PikaCycling

Raleigh CRAとDAHON routeを買ったばかりのサイクリング初心者。ポタポタとポタリングを楽しもうと思っています。

【しまなみ海道】Day1 大阪縦断たこ焼きライド

そしてついに訪れたしまなみ海道への出発日。
飛行場までは家から自走して、前回紹介した横型輪行袋に颯爽と収納。

横型なので輪行手順は猿でもできるくらいに簡単なんだけど、自転車を飛行機に積み込むに当たって気を付けなければならない点は色々ある。

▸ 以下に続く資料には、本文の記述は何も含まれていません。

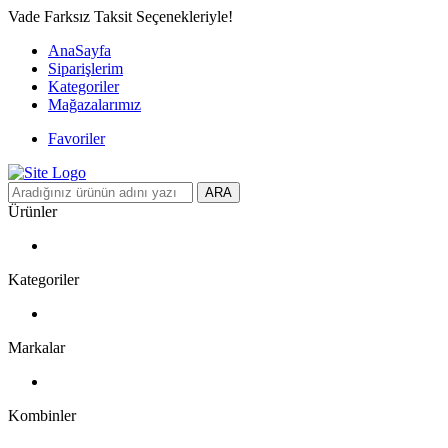
Vade Farksız Taksit Seçenekleriyle!
AnaSayfa
Siparişlerim
Kategoriler
Mağazalarımız
Favoriler
ARA
Ürünler
Kategoriler
Markalar
Kombinler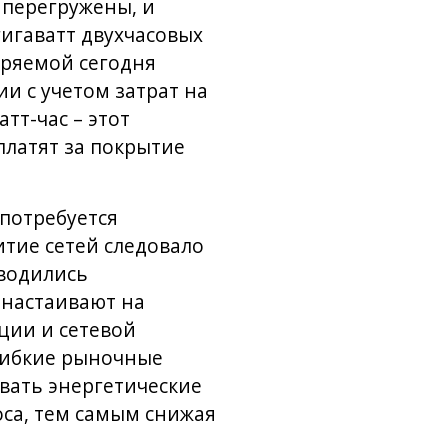
 перегружены, и
гигаватт двухчасовых
еряемой сегодня
и с учетом затрат на
тт-час – этот
платят за покрытие
потребуется
тие сетей следовало
зводились
 настаивают на
ции и сетевой
 гибкие рыночные
вать энергетические
оса, тем самым снижая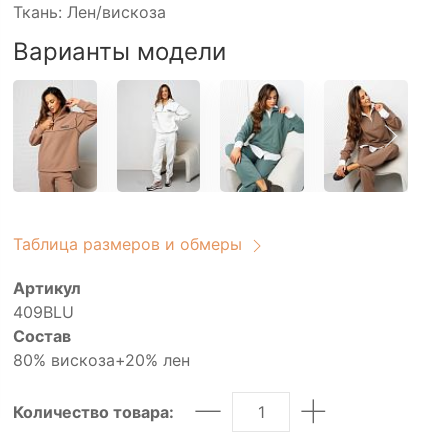
Ткань: Лен/вискоза
Варианты модели
Таблица размеров и обмеры
Артикул
409BLU
Состав
80% вискоза+20% лен
Количество товара: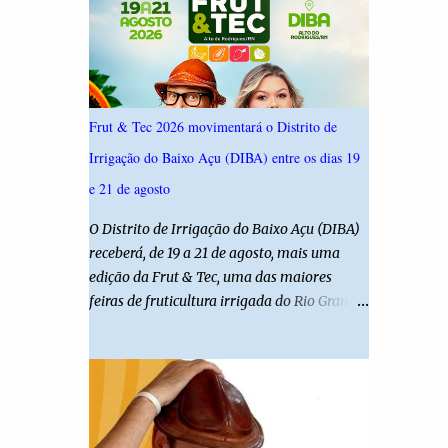
ouviu 1.500 eleitores em todas as regiões do
Rio Grande do Norte entre os dias 18 e 22 de
junho de 2026. O levantamento possui
margem de erro de 2,5 pontos percentuais e
nível de confiança de 95%. Registro no TSE:
Frut & Tec 2026 movimentará o Distrito de
RN-09520/2026
Irrigação do Baixo Açu (DIBA) entre os dias 19
e 21 de agosto
O Distrito de Irrigação do Baixo Açu (DIBA)
receberá, de 19 a 21 de agosto, mais uma
edição da Frut & Tec, uma das maiores
feiras de fruticultura irrigada do Rio Grande
do Norte. A programação reunirá
produtores, empresários, pesquisadores,
estudantes e profissionais do agronegócio,
com palestras de especialistas, visitas
técnicas a campo e uma ampla exposição de
empresas, instituições e tecnologias voltadas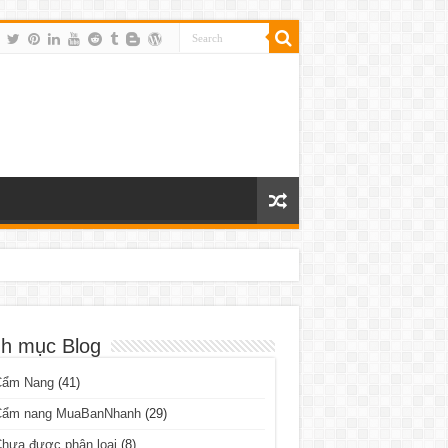
h mục Blog
Cẩm Nang
(41)
Cẩm nang MuaBanNhanh
(29)
hưa được phân loại
(8)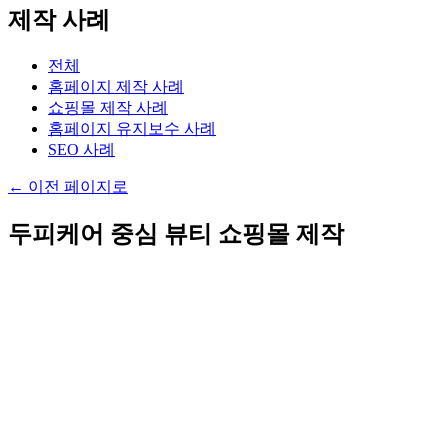
제작 사례
전체
홈페이지 제작 사례
쇼핑몰 제작 사례
홈페이지 유지보수 사례
SEO 사례
←
이전 페이지로
두피케어 중심 뷰티 쇼핑몰 제작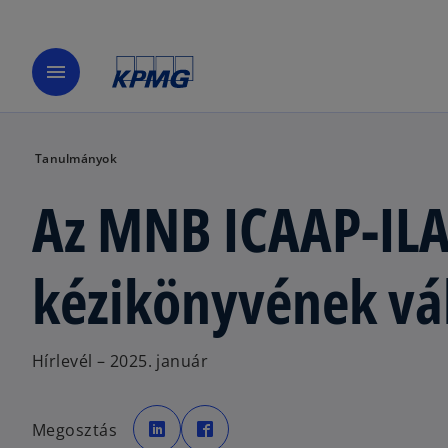
menu
Tanulmányok
Az MNB ICAAP-IL
kézikönyvének vá
Hírlevél – 2025. január
o
o
p
p
Megosztás
e
e
n
n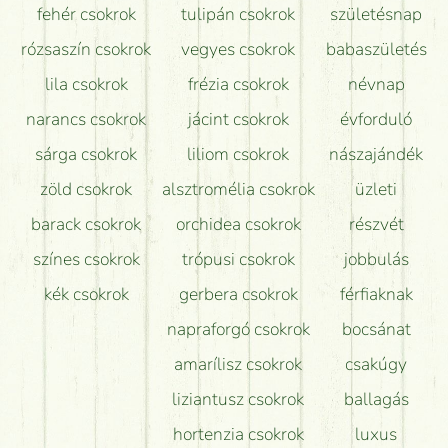
fehér csokrok
tulipán csokrok
születésnap
Tudok adventi koszorút vásárolni boltban?
rózsaszín csokrok
vegyes csokrok
babaszületés
lila csokrok
frézia csokrok
névnap
narancs csokrok
jácint csokrok
évforduló
sárga csokrok
liliom csokrok
nászajándék
zöld csokrok
alsztromélia csokrok
üzleti
barack csokrok
orchidea csokrok
részvét
színes csokrok
trópusi csokrok
jobbulás
kék csokrok
gerbera csokrok
férfiaknak
napraforgó csokrok
bocsánat
amarílisz csokrok
csakúgy
liziantusz csokrok
ballagás
hortenzia csokrok
luxus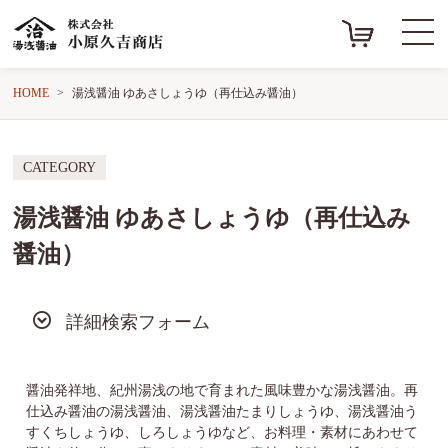
HOME
湯浅醤油 ゆあさしょうゆ（再仕込み醤油）
CATEGORY
湯浅醤油 ゆあさしょうゆ（再仕込み
醤油）
詳細検索フォーム
醤油発祥地、紀州湯浅の地で育まれた風味豊かな湯浅醤油。再
仕込み醤油の湯浅醤油、湯浅醤油たまりしょうゆ、湯浅醤油う
すくちしょうゆ、しろしょうゆなど、お料理・素材にあわせて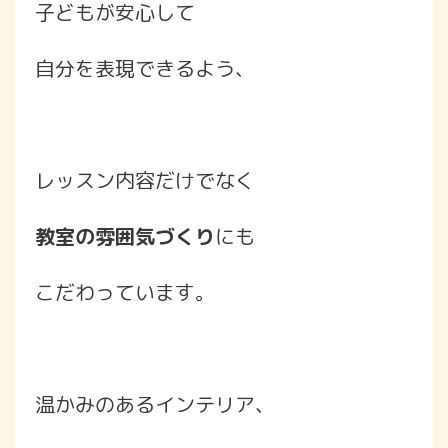
子どもが安心して
自分を表現できるよう、
レッスン内容だけでなく
教室の雰囲気づくり
にも
こだわっています。
温かみのあるインテリア、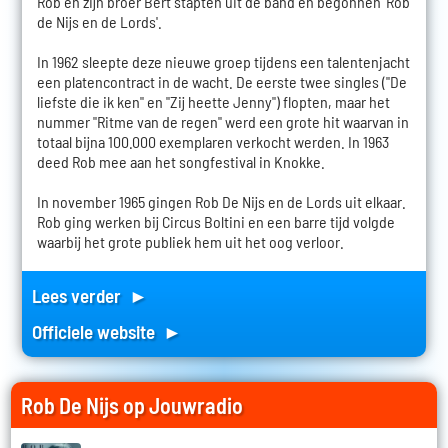
Rob en zijn broer Bert stapten uit de band en begonnen 'Rob
de Nijs en de Lords'.
In 1962 sleepte deze nieuwe groep tijdens een talentenjacht
een platencontract in de wacht. De eerste twee singles ("De
liefste die ik ken" en "Zij heette Jenny") flopten, maar het
nummer "Ritme van de regen" werd een grote hit waarvan in
totaal bijna 100.000 exemplaren verkocht werden. In 1963
deed Rob mee aan het songfestival in Knokke.
In november 1965 gingen Rob De Nijs en de Lords uit elkaar.
Rob ging werken bij Circus Boltini en een barre tijd volgde
waarbij het grote publiek hem uit het oog verloor.
Lees verder ►
Officiele website ►
Rob De Nijs op Jouwradio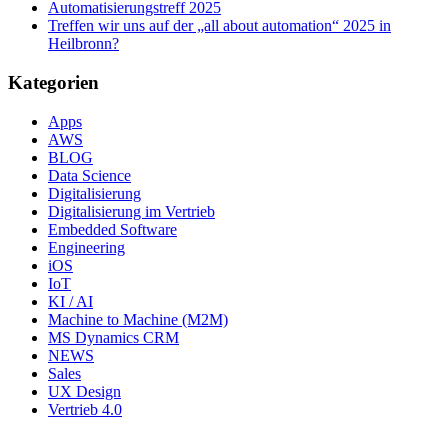
Automatisierungstreff 2025
Treffen wir uns auf der „all about automation“ 2025 in
Heilbronn?
Kategorien
Apps
AWS
BLOG
Data Science
Digitalisierung
Digitalisierung im Vertrieb
Embedded Software
Engineering
iOS
IoT
KI / AI
Machine to Machine (M2M)
MS Dynamics CRM
NEWS
Sales
UX Design
Vertrieb 4.0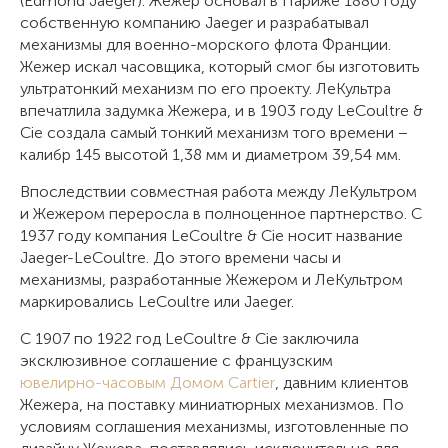
(Edmond Jaeger). Жежер основал в Париже 1880 году
собственную компанию Jaeger и разрабатывал
механизмы для военно-морского флота Франции.
Жежер искал часовщика, который смог бы изготовить
ультратонкий механизм по его проекту. ЛеКультра
впечатлила задумка Жежера, и в 1903 году LeCoultre &
Cie создала самый тонкий механизм того времени −
калибр 145 высотой 1,38 мм и диаметром 39,54 мм.
Впоследствии совместная работа между ЛеКультром
и Жежером переросла в полноценное партнерство. С
1937 году компания LeCoultre & Cie носит название
Jaeger-LeCoultre. До этого времени часы и
механизмы, разработанные Жежером и ЛеКультром
маркировались LeCoultre или Jaeger.
С 1907 по 1922 год LeCoultre & Cie заключила
эксклюзивное соглашение с французским
ювелирно-часовым Домом Cartier
, давним клиентов
Жежера, на поставку миниатюрных механизмов. По
условиям соглашения механизмы, изготовленные по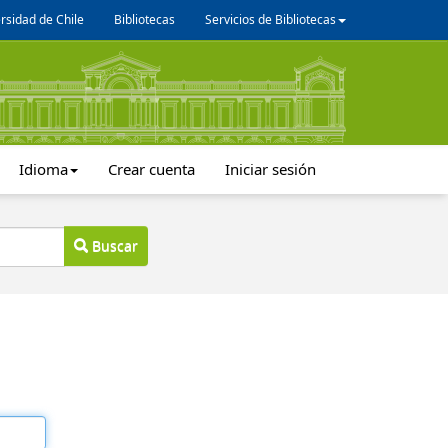
rsidad de Chile
Bibliotecas
Servicios de Bibliotecas
Idioma
Crear cuenta
Iniciar sesión
Buscar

ひとつは、ツールボトルからCO2のボンベを抜いておくこと。

16gのやつは手荷物で普通に機内に持ち込めるので、上着のポケットに入れといて検査所でゴロゴロと出してやると手続きがスムーズ。
(CO2 16gという表記があるものを買うのがマスト)

もうひとつは工具について。
今回ライド中にゴープロマウントが緩んだので六角レンチで締めなおしたんだけど、それをツールボトルに入れるのを忘れてバックパックに入れっぱなしにしておいた。
それが帰りの保安検査場で見つかってしまい、危うく没収されてしまうところだった。

工具は折りたたまれていても伸ばした時の長さが15cmを超えると(どんな工具であれ)一発アウトなんだとか。
自分の携帯工具は折りたたまれているのは片側だけで、もう反対側は「いったん外して」向きを変える方法だったので九死に一生を得た(意味がわからない)。
まあ没収されても「新しいのを買うチャンスだ」と思うレベルのものではあるんだけど、これは気を付けておきたいところ。

大阪縦断たこ焼きライド

初の飛行機輪行は、ANAさんが丁寧に自転車を運んでくれたおかげで無事に到着できた。
自転車はターンテーブルではなく、手渡しなのも安心。

飛行機輪行を無事に終えて、次の課題は南港までの実走。
フェリー輪行のことをブログに書いたら、ツイッターで「大阪市内を自転車で走るなんて危険すぎる! 絶対にやめてください!!!」みたいなリプライが飛んできて、不安に駆られて夜もぐっすり寝られるほどだった。
だけど実際に走ってみると、学生時代に住んでいた札幌なんかよりも全然走りやすい。

まず、大阪はリアルに自転車の数が多い。
歩道を逆走してくるママチャリはもちろんとして、車道にはウーバーイーツーも縦横無尽に走っているから、ロードバイクで走っている人間の一人なんて普通に街の交通網に溶け込んでしまう。
ブルーラインが描かれた道も多いし、幹線道路も路肩が広いし、北海道よりも自転車という存在が街に馴染んでいるという雰囲気があって走るのが楽しかった。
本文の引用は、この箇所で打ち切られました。